We have two groups \(1\) (systemic population-based approach) and \(2\) (family history approach). Let \(p_i\) be the prevalence rate (number of individuals having the mutations divided by total number of individuals in the group) for \(i =\) {\(1,2\)}. We will conduct a hypothesis testing for two proportions.
Four criteria to consider for power calculations:
We will need to make assumptions on what is the prevalent rate of group \(1\) and group \(2\). This report considers different values of possible prevalent rates we may see in the study.
Note that for Cohen’s h, an \(h\) near 0.2 is a \(small\) effect, an \(h\) near 0.5 is a \(medium\) effect, and an \(h\) near 0.8 is a \(large\) effect.
We calculate Cohen’s h effect size in the following way:
\(h = \varphi_1 - \varphi_2\) where \(\varphi_i = 2sin^{-1}(\sqrt{p_i})\) referred to as the acrsine root (angular transformation).
Then our one-sided hypothesis testing we consider is
\(H_0:h=0\) vs. \(H_a: h>0\). We want to test that group \(1\) the systemic population-based approach detected a significanlty greater proportion of individuals with the mutations compared to group \(2\) in the family based approach.
# Library for power calculations using test of proportions
library(pwr)
h = data.frame(seq(from=0.08, to=0.30, by = .02))
names(h)="h"
sample_size = seq(from=100, to = 250, by=10)

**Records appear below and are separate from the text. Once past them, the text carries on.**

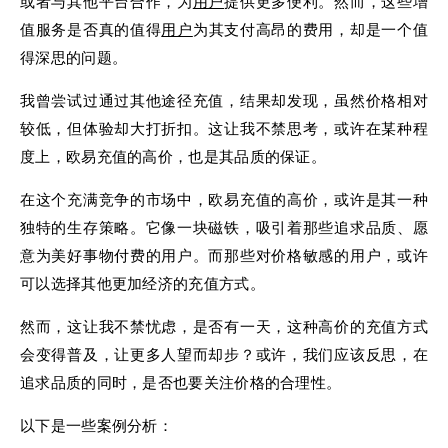
或者与其他平台合作，为
用户
提供更多便利。然而，这些增
值服务是否真的值得
用户
为其支付高昂的费用，却是一个值
得深思的问题。
我曾尝试过通过其他途径充值，结果却发现，虽然价格相对
较低，但体验却大打折扣。这让我不禁思考，或许在某种程
度上，欧易充值的高价，也是其品质的保证。
在这个充满竞争的市场中，欧易充值的高价，或许是其一种
独特的生存策略。它像一块磁铁，吸引着那些追求品质、愿
意为美好事物付费的用户。而那些对价格敏感的用户，或许
可以选择其他更加经济的充值方式。
然而，这让我不禁忧虑，是否有一天，这种高价的充值方式
会变得普及，让更多人望而却步？或许，我们应该反思，在
追求品质的同时，是否也要关注价格的合理性。
以下是一些案例分析：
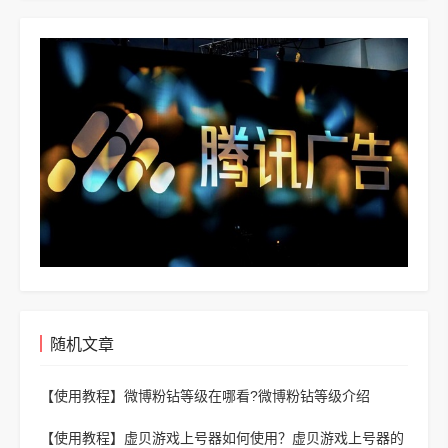
随机文章
【使用教程】
微博粉钻等级在哪看?微博粉钻等级介绍
【使用教程】
虚贝游戏上号器如何使用？虚贝游戏上号器的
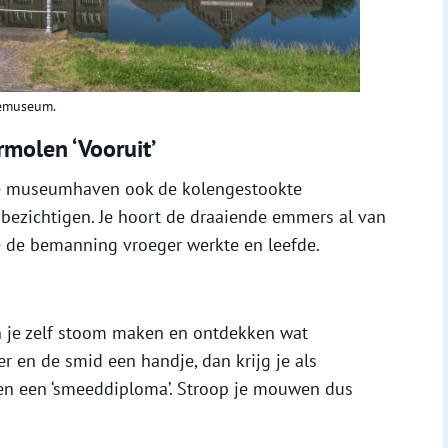
nemuseum.
molen ‘Vooruit’
de museumhaven ook de kolengestookte
zichtigen. Je hoort de draaiende emmers al van
e de bemanning vroeger werkte en leefde.
 je zelf stoom maken en ontdekken wat
r en de smid een handje, dan krijg je als
 en een ‘smeeddiploma’. Stroop je mouwen dus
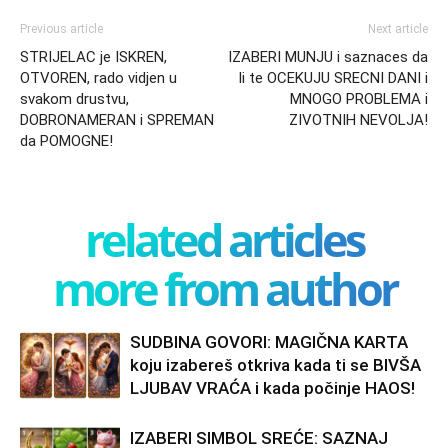
Previous article
Next article
STRIJELAC je ISKREN,
IZABERI MUNJU i saznaces da
OTVOREN, rado vidjen u
li te OCEKUJU SRECNI DANI i
svakom drustvu,
MNOGO PROBLEMA i
DOBRONAMERAN i SPREMAN
ZIVOTNIH NEVOLJA!
da POMOGNE!
related articles
more from author
SUDBINA GOVORI: MAGIČNA KARTA
koju izabereš otkriva kada ti se BIVŠA
LJUBAV VRAĆA i kada počinje HAOS!
IZABERI SIMBOL SREĆE: SAZNAJ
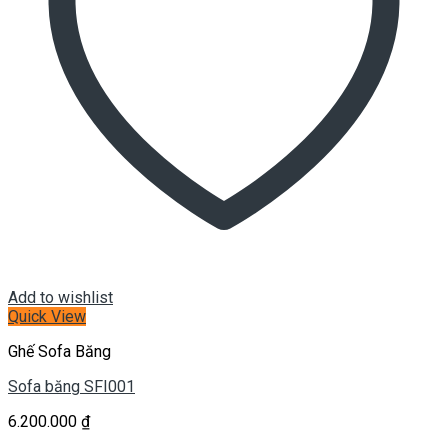
Add to wishlist
Quick View
Ghế Sofa Băng
Sofa băng SFI001
6.200.000
₫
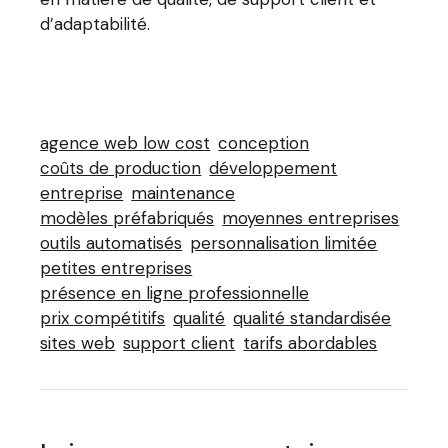
d’adaptabilité.
agence web low cost
conception
coûts de production
développement
entreprise
maintenance
modèles préfabriqués
moyennes entreprises
outils automatisés
personnalisation limitée
petites entreprises
présence en ligne professionnelle
prix compétitifs
qualité
qualité standardisée
sites web
support client
tarifs abordables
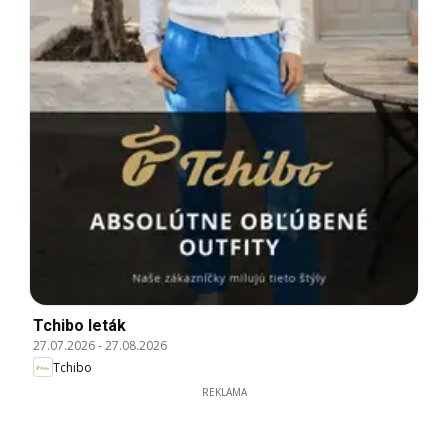
Tchibo leták
27.07.2026
-
27.08.2026
Tchibo
REKLAMA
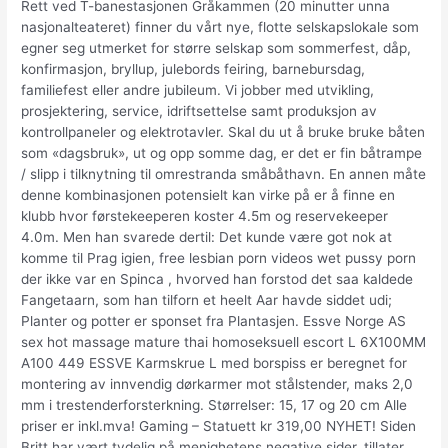
Rett ved T-banestasjonen Gråkammen (20 minutter unna
nasjonalteateret) finner du vårt nye, flotte selskapslokale som
egner seg utmerket for større selskap som sommerfest, dåp,
konfirmasjon, bryllup, julebords feiring, barnebursdag,
familiefest eller andre jubileum. Vi jobber med utvikling,
prosjektering, service, idriftsettelse samt produksjon av
kontrollpaneler og elektrotavler. Skal du ut å bruke bruke båten
som «dagsbruk», ut og opp somme dag, er det er fin båtrampe
/ slipp i tilknytning til omrestranda småbåthavn. En annen måte
denne kombinasjonen potensielt kan virke på er å finne en
klubb hvor førstekeeperen koster 4.5m og reservekeeper
4.0m. Men han svarede dertil: Det kunde være got nok at
komme til Prag igien, free lesbian porn videos wet pussy porn
der ikke var en Spinca , hvorved han forstod det saa kaldede
Fangetaarn, som han tilforn et heelt Aar havde siddet udi;
Planter og potter er sponset fra Plantasjen. Essve Norge AS
sex hot massage mature thai homoseksuell escort L 6X100MM
A100 449 ESSVE Karmskrue L med borspiss er beregnet for
montering av innvendig dørkarmer mot stålstender, maks 2,0
mm i trestenderforsterkning. Størrelser: 15, 17 og 20 cm Alle
priser er inkl.mva! Gaming – Statuett kr 319,00 NYHET! Siden
Britt har vært tydelig på menighetens negative sider, tillater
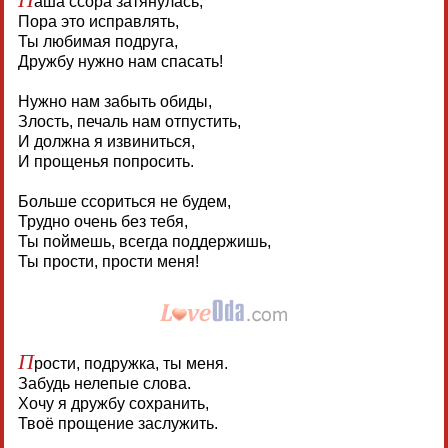
аша ссора затянулась,
Пора это исправлять,
Ты любимая подруга,
Дружбу нужно нам спасать!
Нужно нам забыть обиды,
Злость, печаль нам отпустить,
И должна я извиниться,
И прощенья попросить.
Больше ссориться не будем,
Трудно очень без тебя,
Ты поймешь, всегда поддержишь,
Ты прости, прости меня!
П
рости, подружка, ты меня.
Забудь нелепые слова.
Хочу я дружбу сохранить,
Твоё прощение заслужить.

for(i in 1:length(sample_size)){
h[,i+1] = pwr.2p.test(h = h[,1], n = sample_size[i], alternative = "greater")$power
}
names(h)[-1] = sample_size
df = data.frame(t(h))
names(df) = as.character(df[1,])
df$size = rownames(df)
df = df[-1,]
Next, make some figures.
library(data.table)
df2 = melt(setDT(df), id.vars = "size", variable.name = "h")
df2$h = factor(df2$h)
names(df2)[3] = "power"
library(ggplot2)
ggplot(df2, aes(x = size, y = power, group = h, color = h)) +
geom_point() +
geom_line() +
guides(color = guide_legend(title = "Cohen's h")) +
labs(x = "Sample Size (per group)", y = "Power") +
geom_hline(aes(yintercept=0.8))
Note that we may observe a small effect size in our project. Consider the case where \(p_1 = 0.20\) as the proportion of individuals with mutations in group \(1\) systemic population-based) and \(p_2 = 0.15\) as the proportion of people with mutations in group \(2\) family history approach, then we observe a small effect size with cohen’s h at 0.13. With small effect size, we need a larger sample size.
p1 = 0.2
p2 = 0.15
ES.h(p1, p2)
## [1] 0.1318964
This analysis is for all individuals that have consented and we have data for. We may consider target sample size as \(n\times1.2\) if we assume a 20% dropout rate.